1.1.2 Grades B6–B20 S5000, B6–B20 S500, and B6–B20 S15 are middle distillate fuel/biodiesel blends for use in domestic and small industrial burners.  
1.1.3 Grades No. 4 (Light) and No. 4 are heavy distillate fuels or middle distillate/residual fuel blends used in commercial/industrial burners equipped for this viscosity range.  
1.1.4 Grades No. 5 (Light), No. 5 (Heavy), and No. 6 are residual fuels of increasing viscosity and boiling range, used in industrial burners. Preheating is usually required for handling and proper atomization.  
Note 1: For information on the significance of the terminology and test methods used in this specification, see Appendix X1.
Note 2: A more detailed description of the grades of fuel oils is given in X1.3.  
1.2 This specification is for the use of purchasing agencies in formulating specifications to be included in contracts for purchases of fuel oils and for the guidance of consumers of fuel oils in the selection of the grades most suitable for their needs.  

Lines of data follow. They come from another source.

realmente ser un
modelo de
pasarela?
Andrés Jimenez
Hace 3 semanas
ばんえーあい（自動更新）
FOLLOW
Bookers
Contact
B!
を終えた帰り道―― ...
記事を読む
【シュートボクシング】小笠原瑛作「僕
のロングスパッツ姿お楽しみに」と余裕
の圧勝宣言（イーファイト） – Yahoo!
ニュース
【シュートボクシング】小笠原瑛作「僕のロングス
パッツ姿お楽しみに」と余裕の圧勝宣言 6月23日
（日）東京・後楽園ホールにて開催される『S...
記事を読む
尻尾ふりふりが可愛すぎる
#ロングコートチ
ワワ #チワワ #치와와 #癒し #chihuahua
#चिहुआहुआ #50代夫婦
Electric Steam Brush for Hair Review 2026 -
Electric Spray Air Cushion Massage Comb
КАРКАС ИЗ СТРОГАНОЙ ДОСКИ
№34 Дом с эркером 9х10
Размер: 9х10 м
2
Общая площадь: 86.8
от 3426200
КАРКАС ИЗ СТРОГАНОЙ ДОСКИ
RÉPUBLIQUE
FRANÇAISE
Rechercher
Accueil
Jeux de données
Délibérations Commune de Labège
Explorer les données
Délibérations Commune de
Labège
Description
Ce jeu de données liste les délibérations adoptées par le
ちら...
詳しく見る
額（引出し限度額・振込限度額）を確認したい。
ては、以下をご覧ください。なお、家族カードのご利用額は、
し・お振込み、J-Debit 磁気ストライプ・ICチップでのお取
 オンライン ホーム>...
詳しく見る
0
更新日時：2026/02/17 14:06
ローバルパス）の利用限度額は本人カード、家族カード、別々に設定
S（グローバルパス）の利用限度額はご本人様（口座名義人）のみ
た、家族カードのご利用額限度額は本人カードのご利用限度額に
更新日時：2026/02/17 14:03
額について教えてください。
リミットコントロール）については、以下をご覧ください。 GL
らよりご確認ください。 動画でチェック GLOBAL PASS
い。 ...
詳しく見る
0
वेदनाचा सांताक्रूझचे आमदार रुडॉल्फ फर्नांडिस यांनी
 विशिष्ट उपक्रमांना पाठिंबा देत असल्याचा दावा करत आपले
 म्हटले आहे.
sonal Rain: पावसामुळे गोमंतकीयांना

1.3 Nothing in this specification shall preclude observance of federal, state, or local regulations which can be more restrictive.  
1.4 The values stated in SI units are to be regarded as standard.  

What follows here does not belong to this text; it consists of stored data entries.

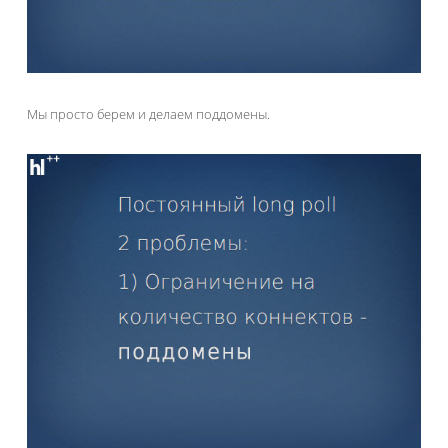
Мы просто берем и делаем поддомены.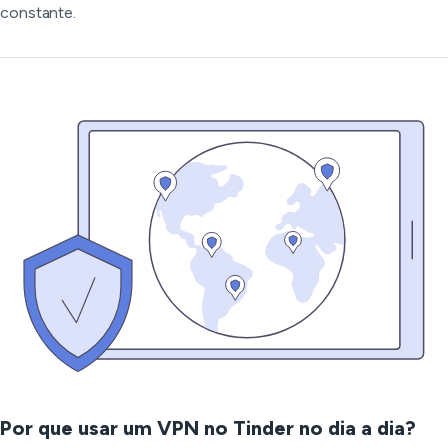
constante.
Por que usar um VPN no Tinder no dia a dia?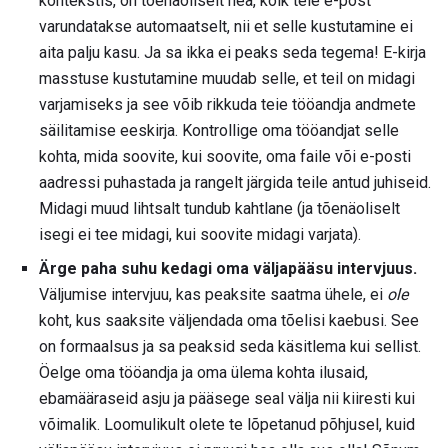
kontekstis, on tõenäoliselt hea, kõik teie e-post
varundatakse automaatselt, nii et selle kustutamine ei
aita palju kasu. Ja sa ikka ei peaks seda tegema! E-kirja
masstuse kustutamine muudab selle, et teil on midagi
varjamiseks ja see võib rikkuda teie tööandja andmete
säilitamise eeskirja. Kontrollige oma tööandjat selle
kohta, mida soovite, kui soovite, oma faile või e-posti
aadressi puhastada ja rangelt järgida teile antud juhiseid.
Midagi muud lihtsalt tundub kahtlane (ja tõenäoliselt
isegi ei tee midagi, kui soovite midagi varjata).
Ärge paha suhu kedagi oma väljapääsu intervjuus.
Väljumise intervjuu, kas peaksite saatma ühele, ei
ole
koht, kus saaksite väljendada oma tõelisi kaebusi. See
on formaalsus ja sa peaksid seda käsitlema kui sellist.
Öelge oma tööandja ja oma ülema kohta ilusaid,
ebamääraseid asju ja pääsege seal välja nii kiiresti kui
võimalik. Loomulikult olete te lõpetanud põhjusel, kuid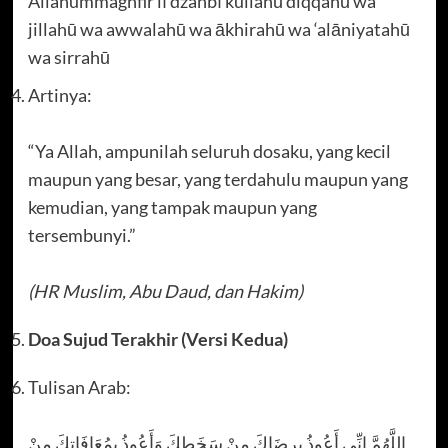
Allahummaghfir lī dzanbī kullahū diqqahū wa
jillahū wa awwalahū wa ākhirahū wa ‘alāniyatahū
wa sirrahū
Artinya:
“Ya Allah, ampunilah seluruh dosaku, yang kecil
maupun yang besar, yang terdahulu maupun yang
kemudian, yang tampak maupun yang
tersembunyi.”
(HR Muslim, Abu Daud, dan Hakim)
Doa Sujud Terakhir (Versi Kedua)
Tulisan Arab:
اللَّهُمَّ إِنِّي أَعُوذُ بِرِضَاكَ مِنْ سَخَطِكَ وَأَعُوذُ بِمُعَافَاتِكَ مِنْ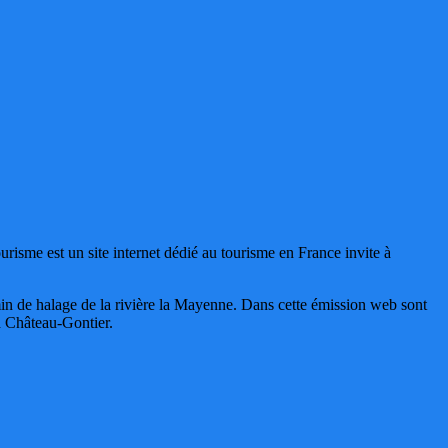
sme est un site internet dédié au tourisme en France invite à
emin de halage de la rivière la Mayenne. Dans cette émission web sont
 à Château-Gontier.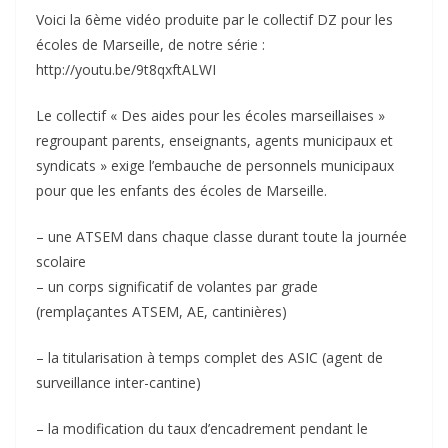
Voici la 6ème vidéo produite par le collectif DZ pour les
écoles de Marseille, de notre série :
http://youtu.be/9t8qxftALWI
Le collectif « Des aides pour les écoles marseillaises »
regroupant parents, enseignants, agents municipaux et
syndicats » exige l’embauche de personnels municipaux
pour que les enfants des écoles de Marseille.
– une ATSEM dans chaque classe durant toute la journée
scolaire
– un corps significatif de volantes par grade
(remplaçantes ATSEM, AE, cantinières)
– la titularisation à temps complet des ASIC (agent de
surveillance inter-cantine)
– la modification du taux d’encadrement pendant le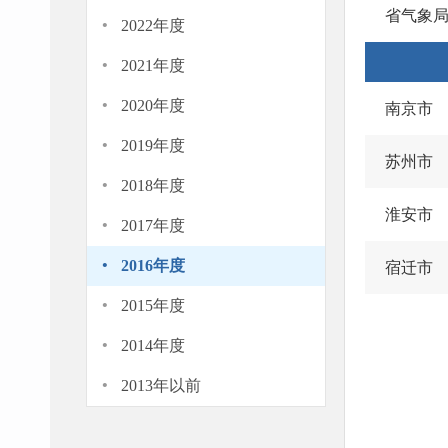
·
省气象
2022年度
·
2021年度
·
2020年度
南京市
·
2019年度
苏州市
·
2018年度
·
淮安市
2017年度
·
2016年度
宿迁市
·
2015年度
·
2014年度
·
2013年以前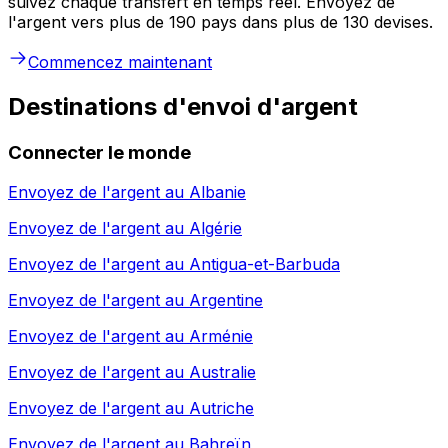
suivez chaque transfert en temps réel. Envoyez de
l'argent vers plus de 190 pays dans plus de 130 devises.
Commencez maintenant
Destinations d'envoi d'argent
Connecter le monde
Envoyez de l'argent au
Albanie
Envoyez de l'argent au
Algérie
Envoyez de l'argent au
Antigua-et-Barbuda
Envoyez de l'argent au
Argentine
Envoyez de l'argent au
Arménie
Envoyez de l'argent au
Australie
Envoyez de l'argent au
Autriche
Envoyez de l'argent au
Bahreïn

1.4.1 Non-SI units are provided in Table 1 and Table 2 and in 7.1.2.1/7.1.2.2 because these are common units used in the industry.

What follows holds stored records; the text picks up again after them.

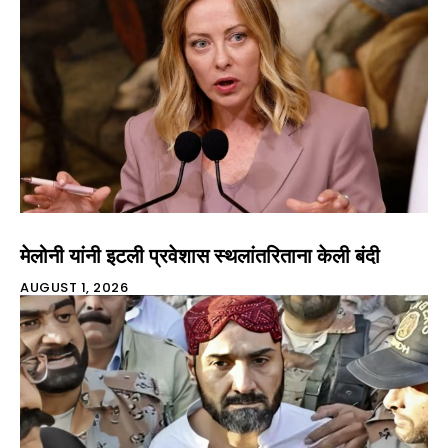
मेलोनी यांनी इटली प्रवेशास स्थलांतरिताना केली बंदी
AUGUST 1, 2026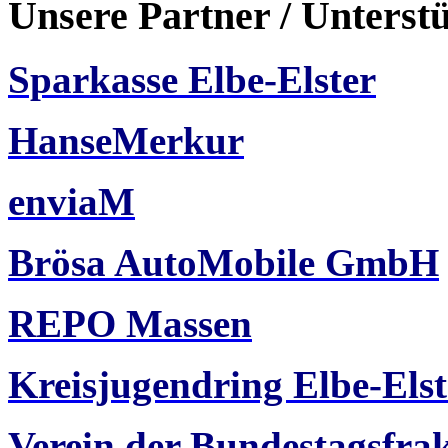
Unsere Partner / Unterst
Sparkasse Elbe-Elster
HanseMerkur
enviaM
Brösa AutoMobile GmbH
REPO Massen
Kreisjugendring Elbe-Elst
Verein der Bundestagsfra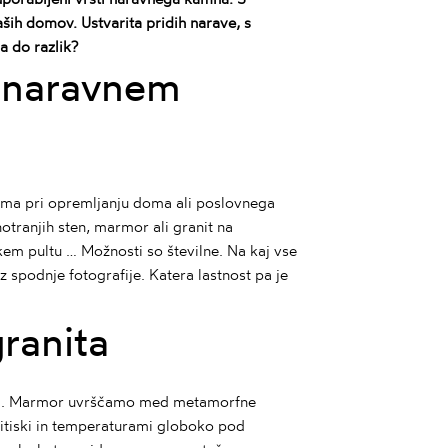
ših domov. Ustvarita pridih narave, s
a do razlik?
o naravnem
roma pri opremljanju doma ali poslovnega
otranjih sten, marmor ali granit na
jskem pultu … Možnosti so številne. Na kaj vse
 spodnje fotografije. Katera lastnost pa je
granita
i.
Marmor
uvrščamo med metamorfne
pritiski in temperaturami globoko pod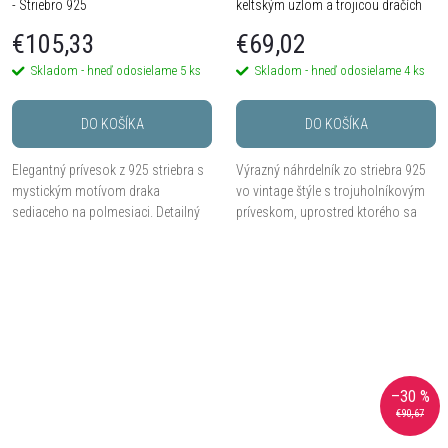
- Striebro 925
keltským uzlom a trojicou dračích
hláv - Striebro 925
€105,33
€69,02
Skladom - hneď odosielame
5 ks
Skladom - hneď odosielame
4 ks
DO KOŠÍKA
DO KOŠÍKA
Elegantný prívesok z 925 striebra s
Výrazný náhrdelník zo striebra 925
mystickým motívom draka
vo vintage štýle s trojuholníkovým
sediaceho na polmesiaci. Detailný
príveskom, uprostred ktorého sa
reliéf, tmavá oxidovaná výplň a
stretávajú tri dračie hlavy pod
hmotnosť 6,05 g vytvárajú výrazný,
keltským uzlom.
fantasy...
–30 %
€90,67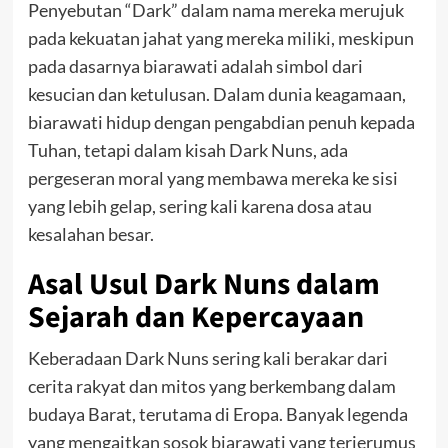
Penyebutan “Dark” dalam nama mereka merujuk
pada kekuatan jahat yang mereka miliki, meskipun
pada dasarnya biarawati adalah simbol dari
kesucian dan ketulusan. Dalam dunia keagamaan,
biarawati hidup dengan pengabdian penuh kepada
Tuhan, tetapi dalam kisah Dark Nuns, ada
pergeseran moral yang membawa mereka ke sisi
yang lebih gelap, sering kali karena dosa atau
kesalahan besar.
Asal Usul Dark Nuns dalam
Sejarah dan Kepercayaan
Keberadaan Dark Nuns sering kali berakar dari
cerita rakyat dan mitos yang berkembang dalam
budaya Barat, terutama di Eropa. Banyak legenda
yang mengaitkan sosok biarawati yang terjerumus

Note 3: The generation and dissipation of static electricity can create problems in the handling of distillate burner fuel oils. For more information on the subject, see Guide D4865.  
1.5 This international standard was developed in accordance with internationally recognized principles on standardization established in the Decision on Principles for the Development of International Standards, Guides and Recommendations issued by the World Trade Organization Technical Barriers to Trade (TBT) Committee.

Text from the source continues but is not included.